Today, we said goodbye (or rather adios) to the port of San Juan and hello/hola to the Atlantic Ocean. The past few days have been a whirlwind of unpacking, setting up our gear, securing our gear, mounting sensors, stretching cable from one end of the ship to the other, testing instruments, attending safety briefings and science meetings, meeting our fellow scientists and getting to know the crew…all while trying to fit in some exploring in Old San Juan and soaking up the Caribbean sun and sea while we can! After working for most of the day in the hot sun, carrying boxes in and out of labs and pinning sensors to the highest possible points on the ship, it was a treat to walk just a few blocks from the ship to a public beach with a protected inlet for swimming a few laps in the crystal clear ocean. As if this beach could get any more picturesque, after passing showers in the afternoon, the scene was perfectly set for a rainbow over the horizon. We oceanographers are certainly lucky when our work takes us to such stunning places.
This morning (after one last ocean swim for the dedicated masters swimmers J), we waved goodbye to the fans and helpers who came to see us off. We sailed out of the Isleta de San Juan, where R/V Atlantis has been docked for the past several days, past the old fort, and into deeper waters. Once underway, we practiced muster drills to know where to go and what to do in the unlikely event of an emergency. The science team has never looked more glamorous than when we all donned our immersion suits together—30+ people getting used to the new roll of the boat, bumbling around in our gumby suits. Let’s hope someone took a picture.

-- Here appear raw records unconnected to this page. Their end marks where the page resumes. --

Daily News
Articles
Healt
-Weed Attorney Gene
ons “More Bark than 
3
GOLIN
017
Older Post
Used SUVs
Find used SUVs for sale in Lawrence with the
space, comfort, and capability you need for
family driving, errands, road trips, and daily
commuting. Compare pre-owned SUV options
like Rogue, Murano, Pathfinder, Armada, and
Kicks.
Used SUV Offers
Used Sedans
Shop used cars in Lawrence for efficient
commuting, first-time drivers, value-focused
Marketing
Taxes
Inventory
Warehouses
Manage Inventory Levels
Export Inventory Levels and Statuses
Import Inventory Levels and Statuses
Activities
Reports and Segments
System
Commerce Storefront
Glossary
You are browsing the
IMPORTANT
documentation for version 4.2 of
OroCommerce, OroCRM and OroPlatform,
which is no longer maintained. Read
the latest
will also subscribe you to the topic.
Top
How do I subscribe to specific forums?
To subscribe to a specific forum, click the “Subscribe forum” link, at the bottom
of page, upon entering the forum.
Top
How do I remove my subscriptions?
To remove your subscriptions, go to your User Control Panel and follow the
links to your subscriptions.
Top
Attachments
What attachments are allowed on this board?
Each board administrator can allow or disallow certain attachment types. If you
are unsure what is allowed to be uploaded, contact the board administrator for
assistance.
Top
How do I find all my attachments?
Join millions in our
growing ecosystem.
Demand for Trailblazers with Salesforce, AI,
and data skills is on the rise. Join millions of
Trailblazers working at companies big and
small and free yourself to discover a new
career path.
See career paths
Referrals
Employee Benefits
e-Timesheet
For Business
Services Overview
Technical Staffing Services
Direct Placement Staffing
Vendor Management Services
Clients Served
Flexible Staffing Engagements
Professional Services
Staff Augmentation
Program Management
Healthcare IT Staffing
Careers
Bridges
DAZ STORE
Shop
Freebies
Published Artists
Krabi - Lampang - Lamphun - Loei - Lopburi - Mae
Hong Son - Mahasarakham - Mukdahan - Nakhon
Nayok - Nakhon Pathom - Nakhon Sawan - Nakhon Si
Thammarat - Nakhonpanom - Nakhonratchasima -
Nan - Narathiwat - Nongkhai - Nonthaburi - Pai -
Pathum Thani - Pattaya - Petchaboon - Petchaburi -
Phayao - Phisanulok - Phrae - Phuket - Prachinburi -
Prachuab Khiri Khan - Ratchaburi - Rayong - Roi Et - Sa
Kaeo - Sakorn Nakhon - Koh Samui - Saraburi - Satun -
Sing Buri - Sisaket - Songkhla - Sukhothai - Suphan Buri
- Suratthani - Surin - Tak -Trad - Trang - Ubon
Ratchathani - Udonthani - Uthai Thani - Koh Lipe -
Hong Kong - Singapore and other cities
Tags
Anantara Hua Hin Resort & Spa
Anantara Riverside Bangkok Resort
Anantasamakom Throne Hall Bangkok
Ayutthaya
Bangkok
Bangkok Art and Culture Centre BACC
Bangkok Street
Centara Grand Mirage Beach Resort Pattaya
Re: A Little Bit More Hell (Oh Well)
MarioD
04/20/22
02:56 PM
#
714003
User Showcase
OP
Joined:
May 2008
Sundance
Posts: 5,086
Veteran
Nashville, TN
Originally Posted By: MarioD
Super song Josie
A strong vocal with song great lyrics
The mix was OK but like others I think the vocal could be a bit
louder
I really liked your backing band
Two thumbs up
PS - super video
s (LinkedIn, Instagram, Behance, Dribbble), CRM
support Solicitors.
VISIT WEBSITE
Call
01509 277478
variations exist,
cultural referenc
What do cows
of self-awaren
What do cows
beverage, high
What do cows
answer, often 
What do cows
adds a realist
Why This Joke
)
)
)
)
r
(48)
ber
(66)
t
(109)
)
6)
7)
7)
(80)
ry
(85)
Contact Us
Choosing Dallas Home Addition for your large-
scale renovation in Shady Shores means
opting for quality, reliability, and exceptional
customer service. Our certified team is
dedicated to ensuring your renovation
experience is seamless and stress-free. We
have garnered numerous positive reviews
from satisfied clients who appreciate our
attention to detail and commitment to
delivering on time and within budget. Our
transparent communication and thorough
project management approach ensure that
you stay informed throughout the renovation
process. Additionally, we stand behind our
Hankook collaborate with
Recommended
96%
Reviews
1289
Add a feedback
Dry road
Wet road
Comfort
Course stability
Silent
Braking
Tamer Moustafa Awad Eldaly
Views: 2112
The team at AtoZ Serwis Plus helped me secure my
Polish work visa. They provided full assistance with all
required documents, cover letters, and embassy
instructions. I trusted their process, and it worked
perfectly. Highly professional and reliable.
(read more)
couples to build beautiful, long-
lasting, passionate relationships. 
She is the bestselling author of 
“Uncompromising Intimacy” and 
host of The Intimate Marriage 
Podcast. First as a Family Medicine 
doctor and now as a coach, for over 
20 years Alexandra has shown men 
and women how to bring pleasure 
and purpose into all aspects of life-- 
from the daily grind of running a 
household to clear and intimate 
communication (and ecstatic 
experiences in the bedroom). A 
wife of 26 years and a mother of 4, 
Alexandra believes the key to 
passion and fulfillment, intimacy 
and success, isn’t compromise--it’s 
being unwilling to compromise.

With Puerto Rico fading into the background, we watched the water color change from the bright, milky turquoise (filled with the occasional reef fish or even an octopus darting under the ship last night!) of the inland lagoon to a deep azure dotted with whitecaps. As a member of the Optics Team onboard NAAMES 4, my lab mate James Allen and I are always interested in characterizing the color and brightness of the ocean to tell us more about what is in the water. When we get on station in a few days, we will use a number of different sensors to tell us about the light hitting the surface of the ocean and how that light is absorbed and scattered by water and other things as it travels to depth. We have sensors mounted on the ship to measure the light coming from the sun, and we will send other instruments down into the water to describe the concentration of phytoplankton and other particles.
We may have said farewell to the rocky reefs and white sands of San Juan, but there was a perceptible air of excitement from everyone on the ship as we finally started to move. Now, with dreams of spring blooms and calm seas (not likely, but we can dream!), we face our next adventure: the North Atlantic!